ORIGINAL-Criton-1960-03-19 pdf
Le Courrier d’Aix – 1960-03-19 – La Vie Internationale.
Explications
Une fois de plus, parler de la conjoncture internationale, c’est parler de la France. Tout l’intérêt se concentre en effet sur la grippe diplomatique de M. Krouchtchev. Ce qu’il faut souligner, c’est qu’à notre époque submergée d’informations et de commentaires de toutes sortes, on chercherait en vain un exposé, clair, désintéressé et objectif des faits. Pour y parvenir, il faut rassembler des indications éparses, confronter des indiscrétions souvent contradictoires, et suppléer pour le reste par la simple raison aux traits qui manquent.

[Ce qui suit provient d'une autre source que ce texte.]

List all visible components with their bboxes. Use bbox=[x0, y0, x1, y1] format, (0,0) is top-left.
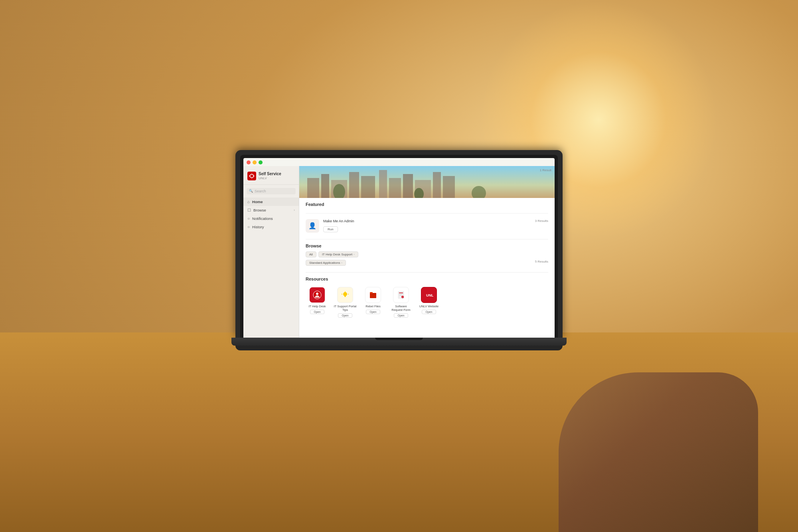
it-support-tips-name: IT Support Portal Tips bbox=[334, 305, 357, 312]
sidebar-item-history[interactable]: ○ History bbox=[243, 223, 299, 231]
svg-rect-24 bbox=[370, 292, 373, 294]
browse-tag-all[interactable]: All bbox=[306, 251, 316, 257]
svg-point-16 bbox=[316, 293, 318, 295]
search-placeholder: Search bbox=[255, 189, 266, 193]
browse-tags: All IT Help Desk Support › bbox=[306, 251, 548, 257]
browse-title: Browse bbox=[306, 243, 322, 248]
sidebar: Self Service UNLV 🔍 Search ⌂ Home bbox=[243, 166, 299, 338]
browse-tag-all-label: All bbox=[309, 253, 313, 256]
keyboard-area bbox=[235, 346, 563, 350]
featured-item-name: Make Me An Admin bbox=[323, 219, 531, 223]
it-help-desk-name: IT Help Desk bbox=[308, 305, 326, 308]
featured-item-icon-box: 👤 bbox=[306, 219, 319, 233]
main-content: 1 Result Featured 👤 Ma bbox=[299, 166, 555, 338]
software-request-name: Software Request Form bbox=[389, 305, 413, 312]
run-button[interactable]: Run bbox=[323, 226, 338, 232]
app-subtitle: UNLV bbox=[259, 176, 281, 180]
svg-rect-8 bbox=[403, 174, 413, 198]
sidebar-item-browse[interactable]: ☐ Browse › bbox=[243, 206, 299, 214]
unlv-website-open-button[interactable]: Open bbox=[422, 310, 436, 314]
browse-tags-row2: Standard Applications › 5 Results bbox=[306, 260, 548, 266]
search-icon: 🔍 bbox=[249, 189, 253, 193]
svg-rect-19 bbox=[344, 296, 346, 297]
admin-icon: 👤 bbox=[308, 222, 316, 229]
resource-item-it-support-tips: IT Support Portal Tips Open bbox=[334, 287, 357, 318]
rebel-files-open-button[interactable]: Open bbox=[366, 310, 380, 314]
history-icon: ○ bbox=[247, 225, 250, 229]
it-support-tips-open-button[interactable]: Open bbox=[338, 313, 352, 318]
featured-section: Featured 👤 Make Me An Admin Run 3 Resu bbox=[299, 198, 555, 239]
svg-point-18 bbox=[343, 292, 347, 296]
resource-item-rebel-files: Rebel Files Open bbox=[361, 287, 385, 318]
sidebar-header: Self Service UNLV bbox=[243, 169, 299, 185]
maximize-button[interactable] bbox=[259, 160, 263, 164]
software-request-icon-box bbox=[393, 287, 409, 303]
rebel-files-icon-box bbox=[365, 287, 381, 303]
svg-rect-6 bbox=[379, 170, 387, 198]
unlv-website-name: UNLV Website bbox=[419, 305, 439, 308]
it-help-desk-open-button[interactable]: Open bbox=[310, 310, 324, 314]
svg-rect-1 bbox=[307, 178, 319, 198]
sidebar-item-notifications[interactable]: ○ Notifications bbox=[243, 214, 299, 223]
featured-result-count: 3 Results bbox=[535, 219, 548, 223]
laptop-notch bbox=[375, 338, 423, 340]
svg-rect-28 bbox=[399, 295, 402, 295]
sidebar-item-label-history: History bbox=[252, 225, 264, 229]
browse-tag-it-help-label: IT Help Desk Support bbox=[322, 253, 352, 256]
sidebar-item-label-home: Home bbox=[252, 200, 263, 204]
svg-rect-2 bbox=[321, 174, 329, 198]
it-support-tips-icon-box bbox=[337, 287, 353, 303]
resource-item-unlv-website: UNLV UNLV Website Open bbox=[417, 287, 440, 318]
person-hand-overlay bbox=[559, 372, 758, 532]
app-logo bbox=[247, 172, 256, 180]
svg-rect-11 bbox=[443, 176, 455, 198]
sidebar-item-label-browse: Browse bbox=[253, 208, 266, 212]
svg-rect-4 bbox=[349, 172, 359, 198]
svg-rect-7 bbox=[389, 178, 401, 198]
chevron-right-icon: › bbox=[354, 253, 354, 256]
browse-tag-it-help[interactable]: IT Help Desk Support › bbox=[318, 251, 358, 257]
software-request-open-button[interactable]: Open bbox=[394, 313, 408, 318]
rebel-files-name: Rebel Files bbox=[365, 305, 381, 308]
window-chrome bbox=[243, 158, 555, 166]
chevron-right-icon: › bbox=[294, 208, 295, 212]
app-title: Self Service bbox=[259, 172, 281, 176]
chevron-right-icon: › bbox=[341, 261, 342, 264]
featured-title: Featured bbox=[306, 202, 324, 207]
laptop-base bbox=[231, 338, 567, 346]
resources-grid: IT Help Desk Open bbox=[306, 285, 548, 320]
featured-item-info: Make Me An Admin Run bbox=[323, 219, 531, 232]
resource-item-it-help-desk: IT Help Desk Open bbox=[306, 287, 329, 318]
minimize-button[interactable] bbox=[253, 160, 257, 164]
svg-rect-27 bbox=[399, 294, 403, 294]
home-icon: ⌂ bbox=[247, 200, 250, 204]
featured-item: 👤 Make Me An Admin Run 3 Results bbox=[306, 217, 548, 235]
it-help-desk-icon-box bbox=[309, 287, 325, 303]
browse-tag-standard-label: Standard Applications bbox=[309, 261, 340, 265]
search-bar[interactable]: 🔍 Search bbox=[247, 188, 296, 194]
browse-tag-standard-apps[interactable]: Standard Applications › bbox=[306, 260, 346, 266]
app-window: Self Service UNLV 🔍 Search ⌂ Home bbox=[243, 166, 555, 338]
hero-banner: 1 Result bbox=[299, 166, 555, 198]
browse-icon: ☐ bbox=[247, 208, 251, 212]
svg-rect-26 bbox=[399, 293, 403, 293]
hero-result-count: 1 Result bbox=[540, 168, 551, 172]
svg-rect-5 bbox=[361, 176, 375, 198]
svg-rect-10 bbox=[433, 172, 441, 198]
sidebar-item-home[interactable]: ⌂ Home bbox=[243, 198, 299, 206]
browse-section: Browse All IT Help Desk Support › bbox=[299, 239, 555, 272]
unlv-website-icon-box: UNLV bbox=[421, 287, 437, 303]
sidebar-item-label-notifications: Notifications bbox=[252, 216, 273, 221]
resources-title: Resources bbox=[306, 277, 548, 281]
notifications-icon: ○ bbox=[247, 216, 250, 221]
resources-section: Resources bbox=[299, 273, 555, 324]
svg-text:UNLV: UNLV bbox=[426, 293, 433, 297]
hero-image bbox=[299, 166, 555, 198]
close-button[interactable] bbox=[247, 160, 251, 164]
browse-result-count: 5 Results bbox=[535, 260, 548, 266]
resource-item-software-request: Software Request Form Open bbox=[389, 287, 413, 318]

L’Invitation à M. Krouchtchev
Lorsqu’elle fut faite, cette invitation au maître de la Russie de visiter la France, c’était à la fois un défi au bon sens et une opération de prestige. Notre régime semblait assez sûr de lui pour méconnaître le péril. C’était une manifestation d’indépendance et la consécration d’une grandeur retrouvée. Les temps ont malheureusement changé. Pour Krouchtchev aussi c’était, après le voyage aux U.S.A. et le succès dans la lune, l’affirmation de la puissance et du prestige soviétique, une occasion peut-être aussi de diviser un peu plus l’Alliance occidentale. Mais là aussi, les situations ont évolué. L’opération France lui offre d’autres perspectives.
L’Effort de Propagande
La crise de la V° République, l’échec de la paix en Algérie fournissait l’opportunité d’un vaste effort de propagande : mobilisation du Parti communiste français : trois cents millions anciens étaient fournis pour un rassemblement de masse : Krouchtchev parlerait à la foule au balcon de l’Hôtel de Ville, l’entraînerait au Mur des Fédérés pour célébrer la Commune et un grand meeting suivrait au siège de la C.G.T. Dans les villes de province, le même rassemblement accueillerait le chef du communisme international. Paris prit peur : on retrancha. Le pauvre ; M. Vinogradov qui voit sa carrière en jeu, et peut-être plus, multiplia les démarches : Moscou consentit à une grippe pour lui permettre de trouver un compromis. Le vin était tiré, on dut s’y résigner.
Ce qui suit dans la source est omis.